# Parse HLS persons notices

The overall goal is to "clean" notices by removing html, links, abreviations etc from the notices. 

In [1]:
import pandas as pd
import re
import geovpylib.database as db
from gmpykit.ipython import infos
import gmpykit as kit


eta = kit.Eta()
db.connect_yellow('switzerland_and_beyond', execute=True)
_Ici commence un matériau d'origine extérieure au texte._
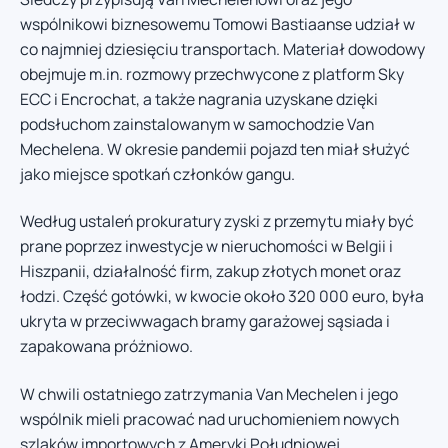
wspólnikowi biznesowemu Tomowi Bastiaanse udział w
co najmniej dziesięciu transportach. Materiał dowodowy
obejmuje m.in. rozmowy przechwycone z platform Sky
ECC i Encrochat, a także nagrania uzyskane dzięki
podsłuchom zainstalowanym w samochodzie Van
Mechelena. W okresie pandemii pojazd ten miał służyć
jako miejsce spotkań członków gangu.
Według ustaleń prokuratury zyski z przemytu miały być
prane poprzez inwestycje w nieruchomości w Belgii i
Hiszpanii, działalność firm, zakup złotych monet oraz
łodzi. Część gotówki, w kwocie około 320 000 euro, była
ukryta w przeciwwagach bramy garażowej sąsiada i
zapakowana próżniowo.
W chwili ostatniego zatrzymania Van Mechelen i jego
wspólnik mieli pracować nad uruchomieniem nowych
szlaków importowych z Ameryki Południowej.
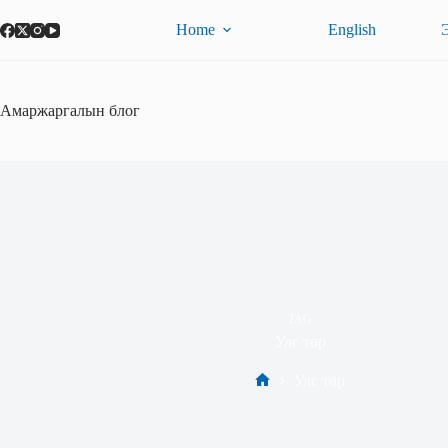
Skip
to
Home
English
content
Амаржаргалын блог
TAG
Улс төр
Улс төр
Home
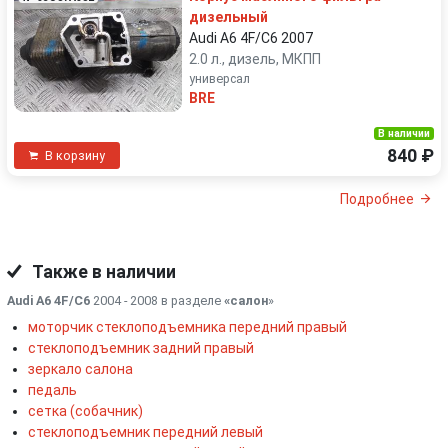
дизельный
Audi A6 4F/C6 2007
2.0 л., дизель, МКПП
универсал
BRE
В наличии
840 ₽
В корзину
Подробнее
Также в наличии
Audi A6 4F/C6
2004 - 2008 в разделе
«салон
»
моторчик стеклоподъемника передний правый
стеклоподъемник задний правый
зеркало салона
педаль
сетка (собачник)
стеклоподъемник передний левый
[DB] Connecting to YELLOW database "switzerland_and_beyond" ... Connected!


## Fetch the data

In [2]:
persons = db.query('select * from hls.person')
infos(persons)

Shape:  (24966, 5) - extract:


Unnamed: 0,id,url,name,notice_html,notice
0,31,https://hls-dhs-dss.ch/fr/articles/023373,"Burckhardt, Emanuel","<span class=""hls-dnais"" locale=""fr"">25.11.1744...",Association fondée en 1933 par la congrégation...
1,47,https://hls-dhs-dss.ch/fr/articles/023622,"Dubois, René","<span class=""hls-dnais"" locale=""fr"">17.8.1905<...",Association fondée en 1933 par la congrégation...
2,72,https://hls-dhs-dss.ch/fr/articles/023462,"Cuénoud, Bernard","<span class=""hls-dnais"" locale=""fr"">2.3.1899</...",Association fondée en 1933 par la congrégation...
3,122,https://hls-dhs-dss.ch/fr/articles/023693,"Frey, Richard","<span class=""hls-dnais"" locale=""fr"">2.9.1894</...",Association fondée en 1933 par la congrégation...
4,151,https://hls-dhs-dss.ch/fr/articles/026041,"Gléresse, Joseph de","<span class=""hls-dnais"" locale=""fr"">6.12.1661<...",Association fondée en 1933 par la congrégation...


## Update the table

In [3]:
if "notice" not in persons.columns:
    db.connect_yellow('switzerland_and_beyond', execute=True)
    db.execute('alter table hls.person add notice varchar;')
    db.connect_yellow('switzerland_and_beyond', execute=False)

## Clean the HTML

In [4]:
def get_name(name):
    try: comma_index = name.index(', ')
    except: return name

    first = name[0:comma_index]
    second = name[comma_index + 1:]
    
    return second.strip() + ' ' + first.strip()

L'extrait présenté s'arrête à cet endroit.